• [What you should do]: Using the records below, repeat exactly the lines from the one holding "Retard de 28" through the one holding "Retard de 55", both ends included, and no others.
*** Opening of Available records ***
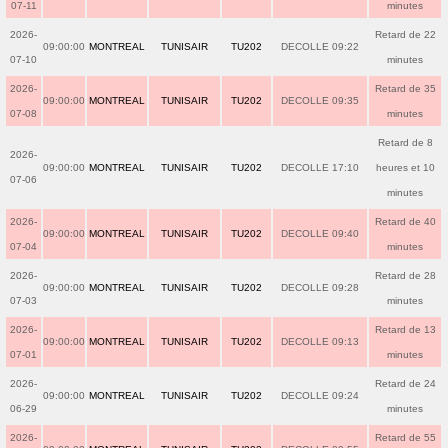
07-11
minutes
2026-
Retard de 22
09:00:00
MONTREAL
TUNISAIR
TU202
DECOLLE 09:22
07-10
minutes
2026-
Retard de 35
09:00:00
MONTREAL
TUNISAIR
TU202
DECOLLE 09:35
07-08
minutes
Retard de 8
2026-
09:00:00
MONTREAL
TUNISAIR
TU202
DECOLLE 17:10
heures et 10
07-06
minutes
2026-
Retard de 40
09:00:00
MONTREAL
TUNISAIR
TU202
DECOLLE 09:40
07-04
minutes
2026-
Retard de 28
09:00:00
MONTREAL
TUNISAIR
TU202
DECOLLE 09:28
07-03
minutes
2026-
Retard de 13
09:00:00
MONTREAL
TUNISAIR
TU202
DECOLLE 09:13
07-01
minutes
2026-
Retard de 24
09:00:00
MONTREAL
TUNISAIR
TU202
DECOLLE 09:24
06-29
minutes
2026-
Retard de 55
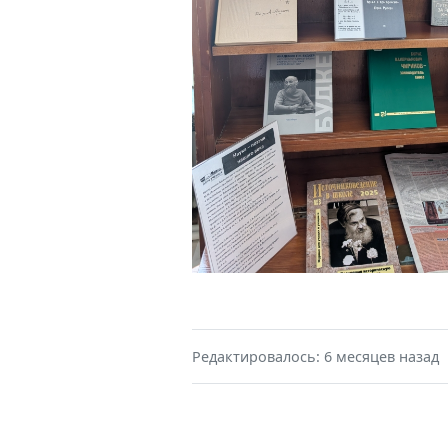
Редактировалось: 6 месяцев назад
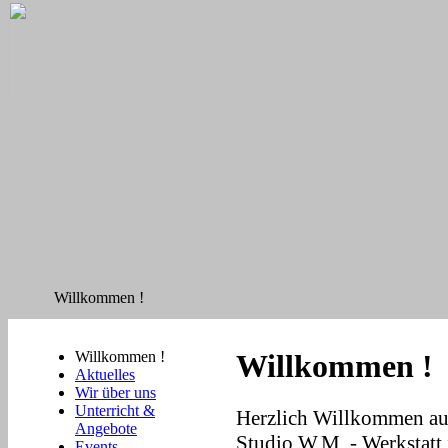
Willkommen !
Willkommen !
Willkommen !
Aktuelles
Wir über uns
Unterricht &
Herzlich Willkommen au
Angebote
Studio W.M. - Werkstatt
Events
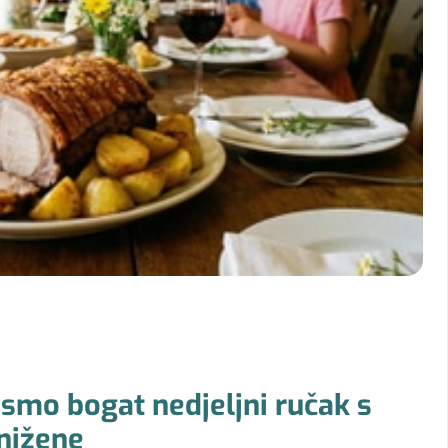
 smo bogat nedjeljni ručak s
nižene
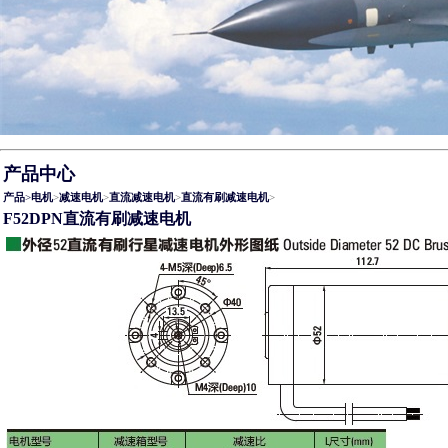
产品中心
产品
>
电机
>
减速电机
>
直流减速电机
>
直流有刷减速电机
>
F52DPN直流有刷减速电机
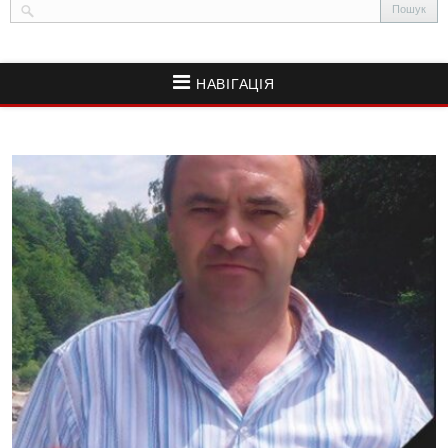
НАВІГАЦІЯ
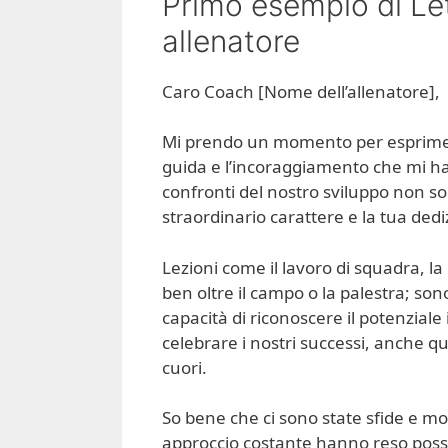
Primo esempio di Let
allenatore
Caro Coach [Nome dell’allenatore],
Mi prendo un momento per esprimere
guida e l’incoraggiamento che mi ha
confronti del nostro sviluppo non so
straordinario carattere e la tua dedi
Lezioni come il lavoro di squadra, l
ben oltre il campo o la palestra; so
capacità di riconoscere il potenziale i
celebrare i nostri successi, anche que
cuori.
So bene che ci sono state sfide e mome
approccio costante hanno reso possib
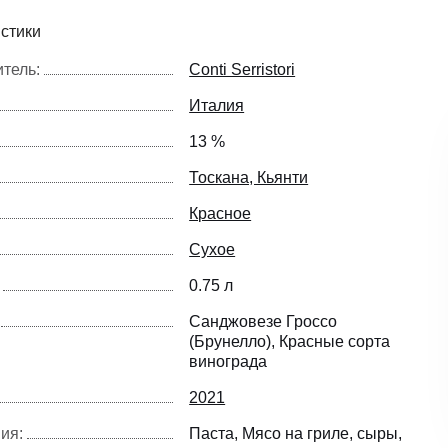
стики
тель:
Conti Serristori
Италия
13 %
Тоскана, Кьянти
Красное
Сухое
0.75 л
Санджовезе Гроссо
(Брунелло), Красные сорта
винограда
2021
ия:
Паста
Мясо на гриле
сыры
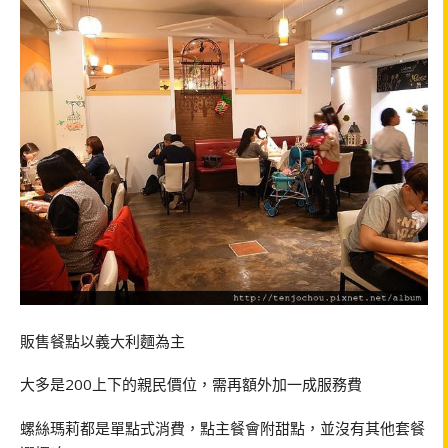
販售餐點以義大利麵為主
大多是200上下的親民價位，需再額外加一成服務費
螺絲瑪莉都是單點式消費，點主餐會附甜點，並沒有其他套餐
*** Close of Available records ***
• [Response]:
Retard de 28
09:00:00
MONTREAL
TUNISAIR
TU202
DECOLLE 09:28
07-03
minutes
2026-
Retard de 13
09:00:00
MONTREAL
TUNISAIR
TU202
DECOLLE 09:13
07-01
minutes
2026-
Retard de 24
09:00:00
MONTREAL
TUNISAIR
TU202
DECOLLE 09:24
06-29
minutes
2026-
Retard de 55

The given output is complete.